🔎 The Problem Addressed
Matching is a straightforward way to make groups comparable on observed characteristics, but standard matching methods struggle when study designs are complex or samples are very large. A motivating example is a voter mobilization experiment run in Michigan in 2006: scaling the experiment up to the full population of registered voters (6,762,701 observations) with six treatment arms is beyond the capacity of existing matching approaches.
🧭 What the Paper Introduces
A generalization of full matching that handles any number of treatment conditions and complex compositional constraints.
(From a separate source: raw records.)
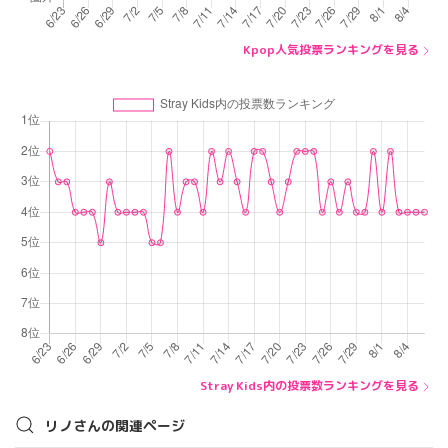
Kpop人気投票ランキングを見る
Stray Kids内の投票数ランキングを見る
リノさんの関連ページ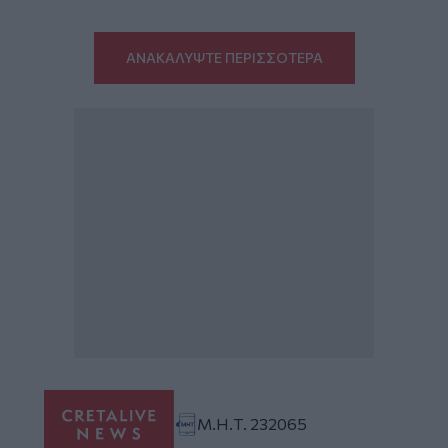
ΑΝΑΚΑΛΥΨΤΕ ΠΕΡΙΣΣΟΤΕΡΑ
Μ.Η.Τ. 232065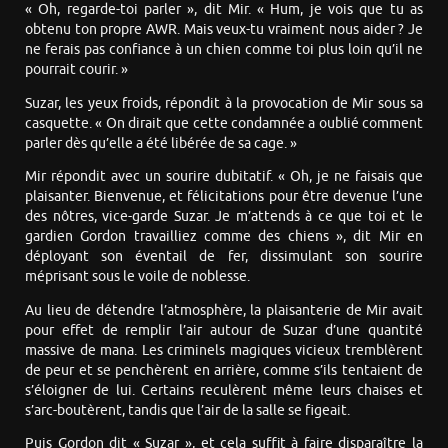
« Oh, regarde-toi parler », dit Mir. « Hum, je vois que tu as
obtenu ton propre AWR. Mais veux-tu vraiment nous aider ? Je
ne ferais pas confiance à un chien comme toi plus loin qu’il ne
pourrait courir. »
Suzar, les yeux froids, répondit à la provocation de Mir sous sa
casquette. « On dirait que cette condamnée a oublié comment
parler dès qu’elle a été libérée de sa cage. »
Mir répondit avec un sourire dubitatif. « Oh, je ne faisais que
plaisanter. Bienvenue, et félicitations pour être devenue l’une
des nôtres, vice-garde Suzar. Je m’attends à ce que toi et le
gardien Gordon travailliez comme des chiens », dit Mir en
déployant son éventail de fer, dissimulant son sourire
méprisant sous le voile de noblesse.
Au lieu de détendre l’atmosphère, la plaisanterie de Mir avait
pour effet de remplir l’air autour de Suzar d’une quantité
massive de mana. Les criminels magiques vicieux tremblèrent
de peur et se penchèrent en arrière, comme s’ils tentaient de
s’éloigner de lui. Certains reculèrent même leurs chaises et
s’arc-boutèrent, tandis que l’air de la salle se figeait.
Puis Gordon dit « Suzar », et cela suffit à faire disparaître la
Key capabilities include:
• Support for multiple treatment arms (e.g., six or more).
• Accommodation of complex constraints on group composition.
• Practical application to samples of several million units.
⚙️ Performance and Theoretical Guarantees
• The associated algorithm produces near-optimal matchings.
• Worst-case guarantee: the maximum within-group dissimilarity is at most four times the optimal solution.
• Empirical simulations show the algorithm typically comes considerably closer to optimal than the worst-case bound.
• Computational efficiency: terminates in linearithmic time (n log n) while using linear space, keeping memory demands low and runtime fast.
📌 Why This Matters
This method makes it feasible to construct well-performing matchings for large, complex studies—turning problems that were previously intractable into analyses that can be completed in minutes. The approach thus opens the door to causal comparisons in massive experiments (such as the scaled Michigan voter mobilization example) that conventional matching techniques cannot handle.